Transcribed page contents
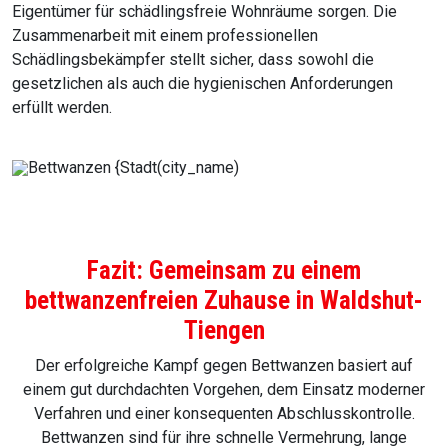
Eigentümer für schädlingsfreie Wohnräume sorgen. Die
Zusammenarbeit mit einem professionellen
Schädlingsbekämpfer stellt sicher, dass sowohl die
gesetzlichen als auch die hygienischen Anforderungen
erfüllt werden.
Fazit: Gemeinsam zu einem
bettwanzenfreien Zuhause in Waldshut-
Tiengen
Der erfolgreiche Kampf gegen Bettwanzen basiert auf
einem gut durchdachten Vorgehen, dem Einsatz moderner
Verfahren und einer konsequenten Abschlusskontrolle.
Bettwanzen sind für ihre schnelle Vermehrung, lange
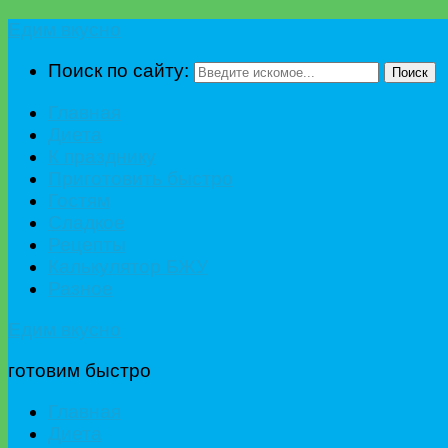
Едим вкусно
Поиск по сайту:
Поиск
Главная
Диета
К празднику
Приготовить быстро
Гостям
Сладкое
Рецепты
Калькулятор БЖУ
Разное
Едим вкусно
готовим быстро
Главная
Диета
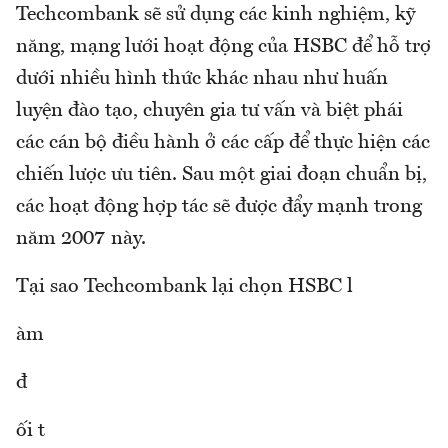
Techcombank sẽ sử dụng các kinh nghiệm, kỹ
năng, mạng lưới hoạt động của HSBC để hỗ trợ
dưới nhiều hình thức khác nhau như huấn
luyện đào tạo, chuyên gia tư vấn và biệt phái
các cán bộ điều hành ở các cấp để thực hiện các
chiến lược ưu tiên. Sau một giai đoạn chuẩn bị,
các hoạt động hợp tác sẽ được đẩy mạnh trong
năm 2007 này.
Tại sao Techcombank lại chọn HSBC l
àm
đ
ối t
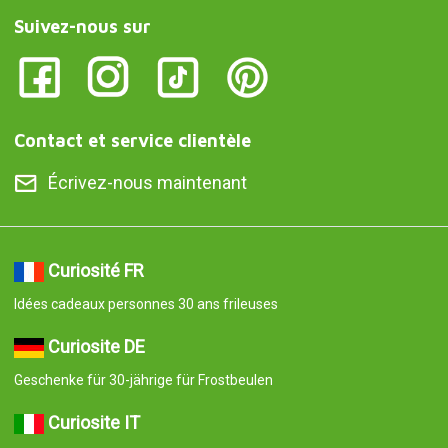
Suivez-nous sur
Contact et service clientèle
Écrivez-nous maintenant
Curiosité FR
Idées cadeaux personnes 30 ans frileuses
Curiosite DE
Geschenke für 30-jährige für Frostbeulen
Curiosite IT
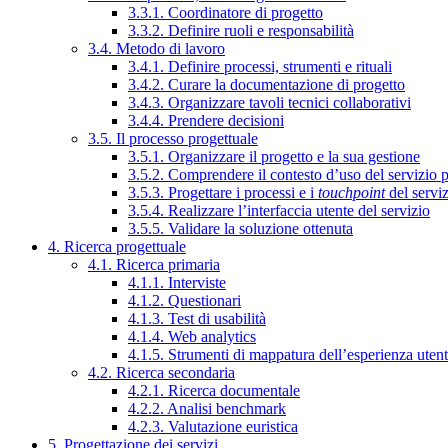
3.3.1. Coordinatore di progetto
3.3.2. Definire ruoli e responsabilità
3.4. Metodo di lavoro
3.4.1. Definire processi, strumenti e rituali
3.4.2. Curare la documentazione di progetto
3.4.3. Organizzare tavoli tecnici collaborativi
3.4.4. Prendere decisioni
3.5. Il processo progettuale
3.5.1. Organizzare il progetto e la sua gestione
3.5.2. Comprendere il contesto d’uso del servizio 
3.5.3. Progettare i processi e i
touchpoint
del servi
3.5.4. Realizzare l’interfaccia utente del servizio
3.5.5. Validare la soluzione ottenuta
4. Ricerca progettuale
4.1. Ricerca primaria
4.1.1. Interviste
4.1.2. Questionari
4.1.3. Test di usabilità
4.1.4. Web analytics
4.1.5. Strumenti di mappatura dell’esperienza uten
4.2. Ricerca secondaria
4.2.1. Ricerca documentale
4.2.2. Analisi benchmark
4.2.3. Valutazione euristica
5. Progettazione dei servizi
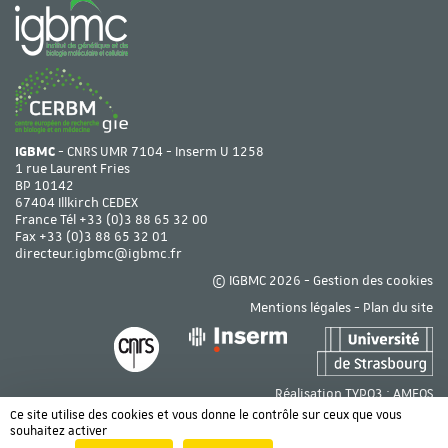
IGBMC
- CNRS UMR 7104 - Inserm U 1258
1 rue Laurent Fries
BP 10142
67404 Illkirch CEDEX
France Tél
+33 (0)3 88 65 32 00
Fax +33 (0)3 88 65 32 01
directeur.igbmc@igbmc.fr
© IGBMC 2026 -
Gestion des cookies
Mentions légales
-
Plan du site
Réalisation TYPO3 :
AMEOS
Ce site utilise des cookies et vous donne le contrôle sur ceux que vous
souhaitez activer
* * *
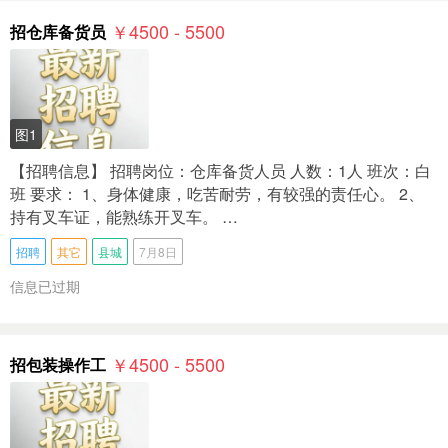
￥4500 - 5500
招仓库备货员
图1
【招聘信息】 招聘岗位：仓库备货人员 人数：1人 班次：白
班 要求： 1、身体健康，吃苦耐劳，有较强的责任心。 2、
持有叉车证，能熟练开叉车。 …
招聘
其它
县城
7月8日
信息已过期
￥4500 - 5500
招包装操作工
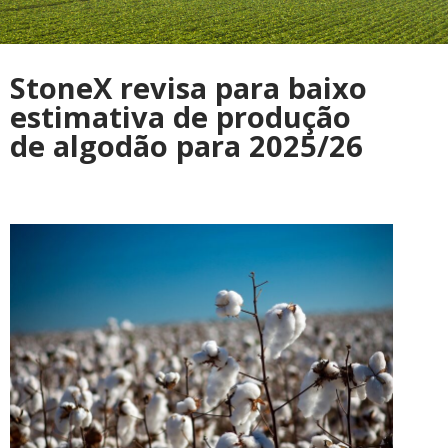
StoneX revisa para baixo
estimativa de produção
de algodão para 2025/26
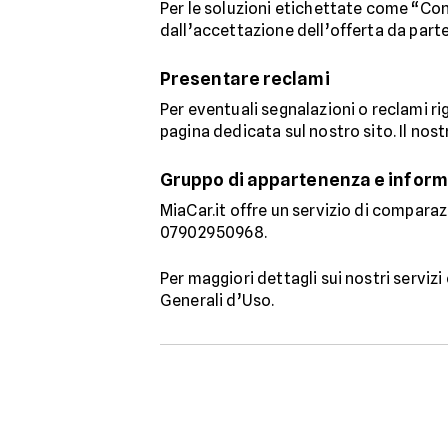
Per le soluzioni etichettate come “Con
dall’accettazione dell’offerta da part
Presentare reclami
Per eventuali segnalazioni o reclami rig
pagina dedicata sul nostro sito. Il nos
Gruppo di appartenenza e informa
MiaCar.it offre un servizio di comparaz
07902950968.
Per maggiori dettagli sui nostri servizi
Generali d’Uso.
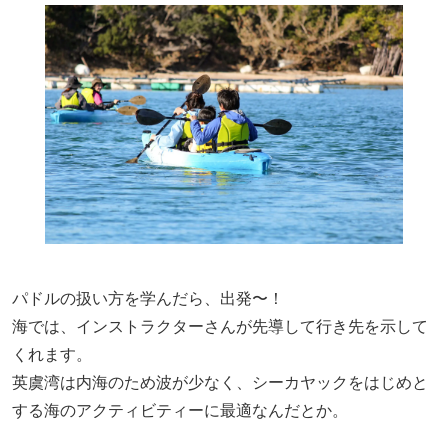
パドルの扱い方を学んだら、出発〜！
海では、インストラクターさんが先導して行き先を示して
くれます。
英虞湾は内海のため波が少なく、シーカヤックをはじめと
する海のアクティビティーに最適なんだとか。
...
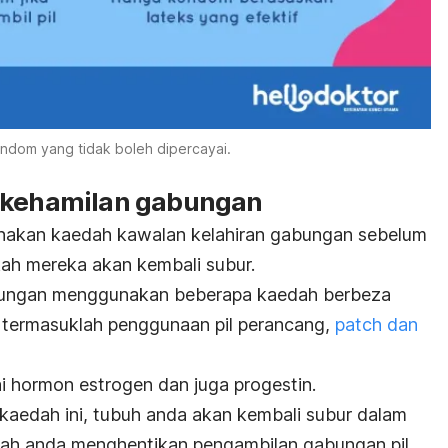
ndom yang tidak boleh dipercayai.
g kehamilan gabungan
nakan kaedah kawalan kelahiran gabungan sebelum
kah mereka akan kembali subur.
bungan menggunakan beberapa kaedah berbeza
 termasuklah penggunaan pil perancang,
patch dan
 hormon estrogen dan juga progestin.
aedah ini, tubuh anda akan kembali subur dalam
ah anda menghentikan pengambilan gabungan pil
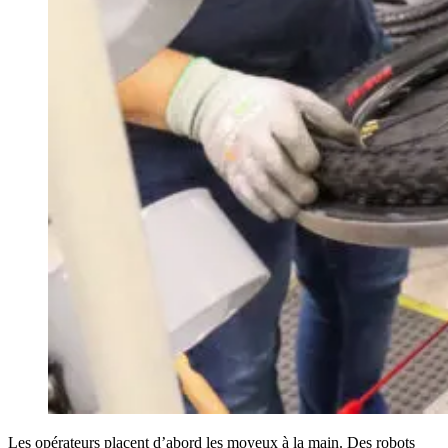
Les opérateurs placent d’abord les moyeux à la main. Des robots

- _TASK REQUIREMENTS_
Transcribe, exactly and without additions, the lines of the records above, beginning with the line that contains "Eigentümer für schädlingsfreie" and ending with the line that contains "Der erfolgreiche Kampf", both included.

- _SOLUTION FOR THIS TASK_
Eigentümer für schädlingsfreie Wohnräume sorgen. Die
Zusammenarbeit mit einem professionellen
Schädlingsbekämpfer stellt sicher, dass sowohl die
gesetzlichen als auch die hygienischen Anforderungen
erfüllt werden.
Fazit: Gemeinsam zu einem
bettwanzenfreien Zuhause in Waldshut-
Tiengen
Der erfolgreiche Kampf gegen Bettwanzen basiert auf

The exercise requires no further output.